Desde jovem ele tinha o costume de consultar as horas, a qualquer momento e em qualquer lugar. Em casa, mesmo quando estava assistindo à TV, vendo alguma partida de futebol ou um filme qualquer, consultava frequentemente seu relógio de pulso. Se se levantava e ia ao banheiro ou à cozinha pegar um copo d'água, olhava para o relógio de parede, acima da geladeira. Se estava na rua ou trabalhando, de tempos em tempos, quase sem se dar conta do que fazia, levantava o pulso direito para dar uma conferida rápida e saber que horas eram. Isso lhe dava uma sensação - falsa -de poder; de, sabendo sempre que horas eram, ter domínio sobre o tempo.

 

Ele sabia exatamente quanto tempo levava para ir de casa ao trabalho, fosse a pé, de carro ou de ônibus. Se alguém lhe perguntava qual a distância de um determinado ponto da cidade a outro, ele respondia em minutos ou em horas, não em centenas de metros ou em quilômetros. Afinal, ele era o senhor do tempo, pelo menos assim pensava e assim se sentia. Sabia os minutos exatos que levava para tomar o café da manhã, para almoçar e para jantar; até para tomar um sorvete ou escovar os dentes ele sabia. Conhecia o tempo exato para ferver a água do café ou para assar um bolo; sabia quantos dias demoraria para as sementes de milho germinarem ou para uma fruta amadurecer; podia dizer com precisão quantas horas até o sol nascer ou se pôr.

 

O que ele não sabia, contudo, é que o tempo não tem senhor, ele é indomável; o tempo é senhor de si mesmo e de todos nós. Ele passa por nós sem que percebamos - achamos que nós é que passamos por ele, ora que tolice! Num dia somos jovens, belos e fortes; pouco depois, ao nos olharmos no espelho quase não nos reconhecemos. E assim, repentinamente, o tempo nos torna mais velhos e frágeis; raleia e encanece nossos cabelos e esmaece nossas lembranças e memórias. Mas também nos torna mais maduros e humildes, quando admitimos nossa pequenez diante dele e com ele aprendemos.

 

Ele confundia vigiar o tempo com dominar o tempo - e não se pode dominar o que é indomável.

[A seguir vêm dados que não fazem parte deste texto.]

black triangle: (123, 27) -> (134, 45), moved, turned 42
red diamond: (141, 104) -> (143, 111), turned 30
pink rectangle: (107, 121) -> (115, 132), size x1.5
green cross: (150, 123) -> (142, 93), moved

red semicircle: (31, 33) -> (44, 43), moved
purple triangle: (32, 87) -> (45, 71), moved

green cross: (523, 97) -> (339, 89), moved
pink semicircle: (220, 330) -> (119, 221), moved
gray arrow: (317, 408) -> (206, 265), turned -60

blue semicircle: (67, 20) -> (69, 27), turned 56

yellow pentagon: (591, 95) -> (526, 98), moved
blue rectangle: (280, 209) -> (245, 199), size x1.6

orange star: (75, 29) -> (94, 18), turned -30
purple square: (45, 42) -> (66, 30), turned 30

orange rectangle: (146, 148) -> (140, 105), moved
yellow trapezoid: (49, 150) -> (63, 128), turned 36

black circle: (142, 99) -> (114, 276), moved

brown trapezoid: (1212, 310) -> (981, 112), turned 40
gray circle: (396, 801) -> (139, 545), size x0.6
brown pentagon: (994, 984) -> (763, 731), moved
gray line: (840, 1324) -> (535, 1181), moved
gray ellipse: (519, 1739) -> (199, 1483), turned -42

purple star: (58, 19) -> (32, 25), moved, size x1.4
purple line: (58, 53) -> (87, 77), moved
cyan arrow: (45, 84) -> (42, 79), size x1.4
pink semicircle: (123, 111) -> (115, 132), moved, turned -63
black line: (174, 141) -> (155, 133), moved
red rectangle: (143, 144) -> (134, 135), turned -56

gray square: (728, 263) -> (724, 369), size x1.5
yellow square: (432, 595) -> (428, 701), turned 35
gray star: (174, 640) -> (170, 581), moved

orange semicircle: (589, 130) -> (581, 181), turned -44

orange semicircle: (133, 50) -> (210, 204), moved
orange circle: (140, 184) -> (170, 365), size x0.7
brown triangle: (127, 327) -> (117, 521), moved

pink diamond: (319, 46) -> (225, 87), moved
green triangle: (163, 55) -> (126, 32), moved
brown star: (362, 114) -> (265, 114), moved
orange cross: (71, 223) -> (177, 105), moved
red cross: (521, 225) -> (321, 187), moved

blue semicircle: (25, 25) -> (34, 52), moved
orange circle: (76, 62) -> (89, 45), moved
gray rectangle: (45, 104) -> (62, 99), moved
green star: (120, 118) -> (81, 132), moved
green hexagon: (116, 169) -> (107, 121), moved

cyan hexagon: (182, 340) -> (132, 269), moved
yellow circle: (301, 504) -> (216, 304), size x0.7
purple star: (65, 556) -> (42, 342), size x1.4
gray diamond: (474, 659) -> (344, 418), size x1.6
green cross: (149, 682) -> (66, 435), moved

No final das contas, ele perdia tempo - que nesse caso é o mesmo que desperdiçar vida - tentando controlar algo que jamais seria possível. Deixava de fazer pequenas coisas preocupando-se em saber quanto de seu tempo estava gastando fazendo outras.

 

Ele demorou a compreender que, se por um lado o tempo fragiliza nossos corpos, por outro torna nossos espíritos e mentes mais fortes e flexíveis. Se nos toma a força de nossa juventude com u'a mão, com a outra nos presenteia com a sabedoria que somente os anos podem nos conferir; perdemos por um lado, ganhamos por outro. E assim, se permanecermos atentos e soubermos aproveitar o que nos é oferecido, no final das contas saberemos como compensar nossas perdas.